Sul caso-Apple e sulle sue implicazioni, in altre parole, la posta in gioco non è più la multa: sul piatto c’è la credibilità dell’Unione europea, colpevole di aver permesso non solo all’Irlanda, ma anche all’Olanda e al Lussemburgo, di diventare dei veri paradisi fiscali nel cuore dell’Eurozona, sottraendo spesso in modo opaco o anche illegale capitali, imprese e risorse a tutti quei Paesi (come l’Italia) che per fragilità di bilancio hanno tasse più alte della media. Ma è in gioco anche la credibilità dell’America. Il Tesoro americano è arrivato persino a minacciare Bruxelles di ritorsioni commerciali se la multa di 13 miliardi sarà confermata. Il motivo non è di certo la difesa della Apple e dei suoi azionisti: Washington vuole solo evitare che in caso di condanna la Apple chieda al fisco Usa la deduzione dei 13 miliardi dal proprio imponibile. Ma la posizione più grottesca è quella dell’Irlanda: pur di non compromettere i rapporti con le multinazionali e con Wall Street, Dublino è pronta a rinunciare a ben 13 miliardi che rafforzerebbero notevolmente le finanze di un Paese già salvato con i fondi dei partner europei e nuovamente in difficoltà sul fronte bancario. Un assurdo che l’Europa non può permettersi.

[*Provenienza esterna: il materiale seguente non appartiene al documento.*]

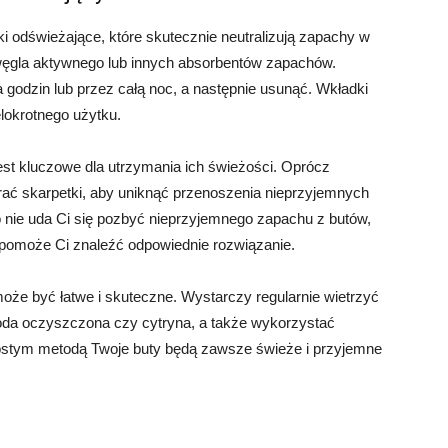
i odświeżające, które skutecznie neutralizują zapachy w
węgla aktywnego lub innych absorbentów zapachów.
 godzin lub przez całą noc, a następnie usunąć. Wkładki
lokrotnego użytku.
jest kluczowe dla utrzymania ich świeżości. Oprócz
rać skarpetki, aby uniknąć przenoszenia nieprzyjemnych
 nie uda Ci się pozbyć nieprzyjemnego zapachu z butów,
y pomoże Ci znaleźć odpowiednie rozwiązanie.
e być łatwe i skuteczne. Wystarczy regularnie wietrzyć
soda oczyszczona czy cytryna, a także wykorzystać
rostym metodą Twoje buty będą zawsze świeże i przyjemne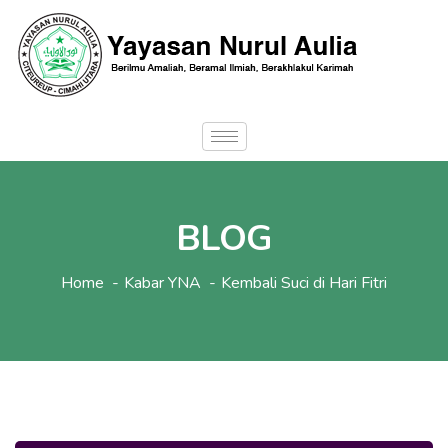
BLOG
Home
Kabar YNA
Kembali Suci di Hari Fitri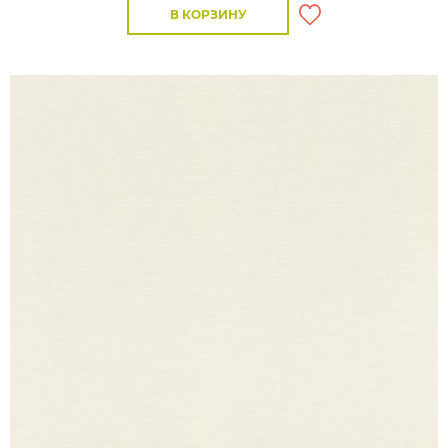
В КОРЗИНУ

In questo vortice confuso, vengono persino travolte tutte le più importanti organizzazioni internazionali, dal G20 al Fondo monetario internazionale fino all’Ocse. Solo nel gennaio scorso, infatti, era stato proprio l’Ocse ad annunciare la firma da parte di 31 Paesi di un accordo sulla vigilanza fiscale di «portata storica»: l’impegno riguardava lo scambio di informazioni sui profitti delle multinazionali e sulle tasse pagate in ogni Paese. Le aspettative hanno avuto vita breve: non solo l’Europa continua a muoversi in ordine sparso e l’America gioca per sé, ma nessun segnale di collaborazione è ancora emerso a livello mondiale. Eppure, era stato proprio l’Ocse su pressioni di Washington a rivelare che oltre 240 miliardi di dollari di profitti delle multinazionali sfuggono al fisco dei Paesi in cui vengono generati. Ora il caso-Apple sembra avviato verso la giustizia comunitaria, ma l’esito è quanto meno incerto:la materia è non solo giuridicamente complessa, ma sicuramente esposta al rischio di condizionamenti e pressioni che hanno più a che fare con la tutela delle relazioni politiche transatlantiche e dei grandi interessi nazionali piuttosto che con la certezza del diritto e la tutela del mercato e della concorrenza. Nell’interesse di tutti, le ambiguità e i compromessi non sono più ammessi. Per gli Usa quanto per l’Europa.